Boris respondió casi al instante, lo que en su escala de tiempos era tan inusual como un eclipse solar.
"¿Mañana almorcemos juntos? En el restaurante donde nos conocimos. ¿Te parece?"
Casi se me cae el teléfono.
Me quedé mirando la pantalla, sintiendo cómo mi cerebro entraba en estado de emergencia. ¿Almorzar juntos? Hacía unos tres años que no recibía una oferta así por su parte; normalmente era yo quien decidía dónde y cómo pasaríamos nuestro tiempo libre.
¿En el restaurante donde nos conocimos? Ese lugar tenía historia. No es que fuera un sitio romántico en sí, más bien un pequeño café de esos con mesas de madera, manteles a cuadros y un menú escrito a mano en una pizarra. Pero fue ahí donde, cinco años atrás, nos encontramos por primera vez.

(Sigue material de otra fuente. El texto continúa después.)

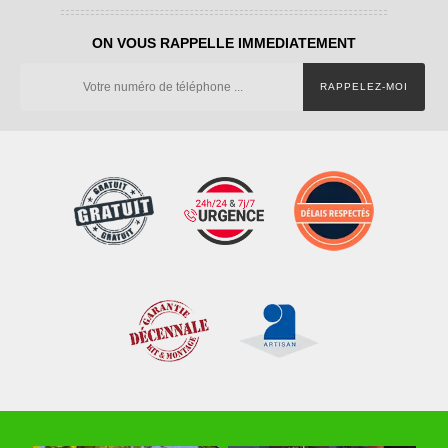
ON VOUS RAPPELLE IMMEDIATEMENT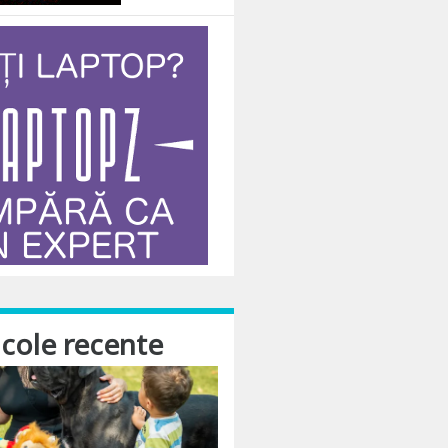
icole recente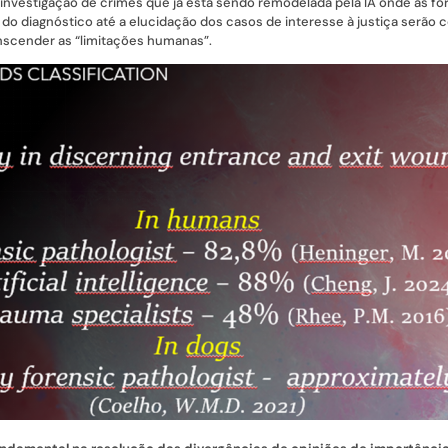
investigação de crimes que já está sendo remodelada pela IA onde as for
 do diagnóstico até a elucidação dos casos de interesse à justiça ser
nscender as “limitações humanas”.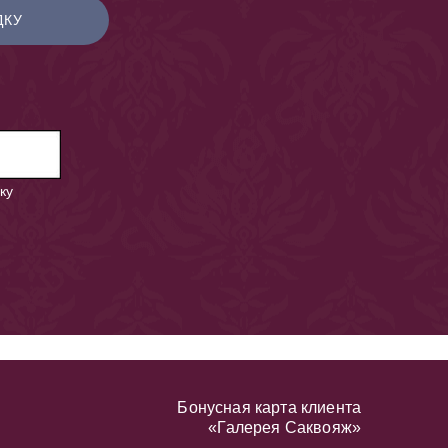
ДКУ
ку
Бонусная карта клиента
«Галерея Саквояж»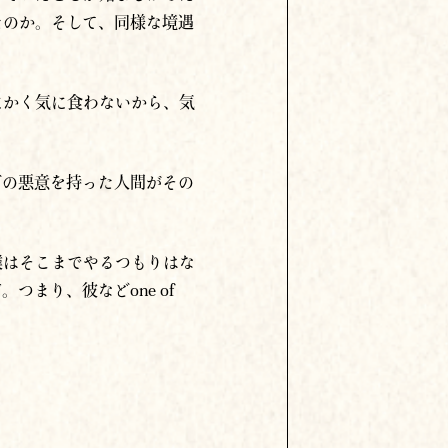
たのか。そして、同様な境遇
にかく気に食わないから、気
どの悪意を持った人間がその
僕はそこまでやるつもりはな
まり、彼などone of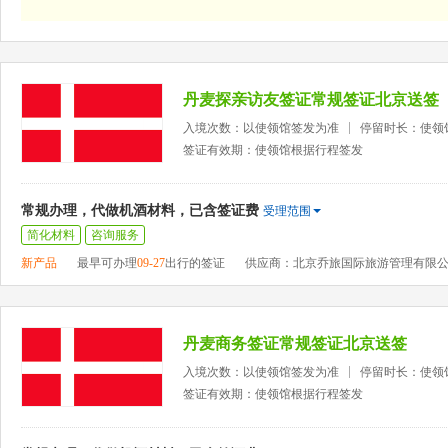
丹麦探亲访友签证常规签证北京送签
入境次数：以使领馆签发为准
停留时长：使领
签证有效期：使领馆根据行程签发
常规办理，代做机酒材料，已含签证费
受理范围
简化材料
咨询服务
新产品
最早可办理
09-27
出行的签证
供应商：北京乔旅国际旅游管理有限
丹麦商务签证常规签证北京送签
入境次数：以使领馆签发为准
停留时长：使领
签证有效期：使领馆根据行程签发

Si Boris me estaba citando en ese restaurante, podía significar muchas cosas. Primero, que sería una simple comida. (Poco probable, porque trabajamos en dos puntos distintos de la ciudad y Boris no era el tipo de hombre que hacía cosas “complicadas” sin motivo). Segundo, que podía avisarme de algo urgente e importante, porque no nos veríamos hasta la noche. (Posible, aunque podría decírmelo por teléfono). Tercero… ¿una propuesta de matrimonio?
Cerré los ojos y respiré hondo. No quería emocionarme antes de tiempo, pero vamos, ¿qué otra razón podía haber para que un hombre como Boris te invite al lugar donde se conocieron después de cinco años de relación?
Bueno, también podía estar planeando decirme que se iba a vivir a otro país y que había olvidado mencionarlo hasta ahora. O que había decidido volverse monje budista.
Sacudí la cabeza. No, definitivamente no.
¿Y si realmente iba a pedirme matrimonio?
Mi corazón se aceleró. ¿Me pondría nerviosa? Por supuesto. ¿Lo había esperado demasiado tiempo? También. ¿Tenía que hacerme las uñas por si había anillo? Absolutamente.
Antes de que la locura tomara el control, respondí con la mayor neutralidad posible.
"Está bien. Nos vemos mañana."
Boris solo respondió con un pulgar arriba. Por supuesto. Nada de corazones ni palabras de más.
Pero ya lo conocía lo suficiente como para saber que, si había elegido ese lugar, algo tenía en mente.
Mi cabeza comenzó a dar vueltas a mil por hora, como si hubiera tomado tres cafés seguidos sin darme cuenta. ¿Qué me pondría? ¿El vestido azul que le gustaba a Boris o ese negro que me hacía sentir poderosa? ¿O si me ponía algo demasiado casual? Al fin y al cabo, por la mañana tendría que ir al trabajo y no quería que todos notaran que algo estaba a punto de cambiar en mi vida. ¿O le parecería que no me importa? Maldita sea, ¿por qué todo tenía que ser tan complicado?